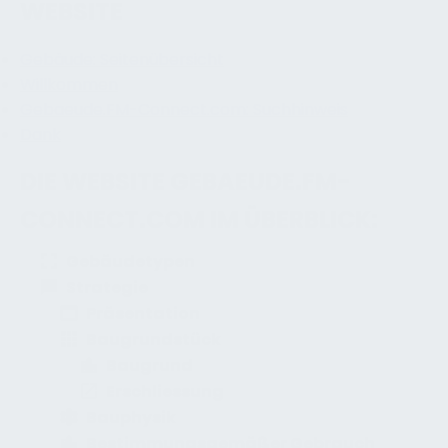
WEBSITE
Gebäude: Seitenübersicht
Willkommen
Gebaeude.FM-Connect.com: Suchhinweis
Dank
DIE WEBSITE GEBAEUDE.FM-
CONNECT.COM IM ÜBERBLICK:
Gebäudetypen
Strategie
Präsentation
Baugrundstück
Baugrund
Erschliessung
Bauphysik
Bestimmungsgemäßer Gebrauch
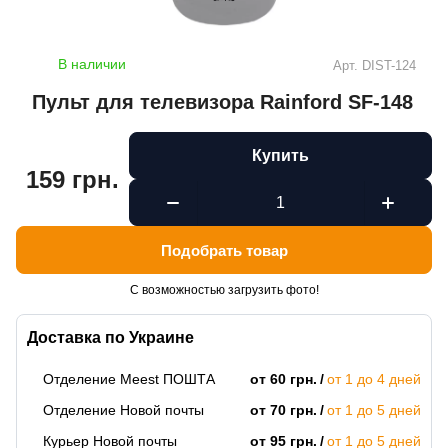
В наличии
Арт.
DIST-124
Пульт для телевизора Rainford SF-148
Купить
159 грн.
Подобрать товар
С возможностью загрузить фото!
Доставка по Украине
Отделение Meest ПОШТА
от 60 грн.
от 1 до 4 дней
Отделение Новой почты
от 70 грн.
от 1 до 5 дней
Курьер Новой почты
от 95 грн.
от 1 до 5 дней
==========
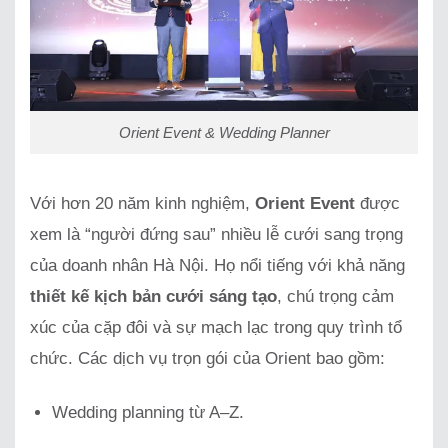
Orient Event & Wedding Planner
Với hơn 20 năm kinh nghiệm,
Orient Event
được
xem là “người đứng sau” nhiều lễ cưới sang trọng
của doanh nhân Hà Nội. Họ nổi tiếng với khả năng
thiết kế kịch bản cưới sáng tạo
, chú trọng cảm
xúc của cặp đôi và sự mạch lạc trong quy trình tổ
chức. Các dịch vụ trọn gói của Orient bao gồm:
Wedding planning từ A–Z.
==========
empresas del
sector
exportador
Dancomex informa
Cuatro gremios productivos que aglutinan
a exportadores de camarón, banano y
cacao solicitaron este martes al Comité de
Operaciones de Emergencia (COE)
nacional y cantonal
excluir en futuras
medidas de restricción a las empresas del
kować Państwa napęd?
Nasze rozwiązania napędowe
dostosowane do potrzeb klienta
==========
* **Work required**
Return all lines in the entries above that carry the word "Event".

* **Completed exercise**
Orient Event & Wedding Planner
Orient Event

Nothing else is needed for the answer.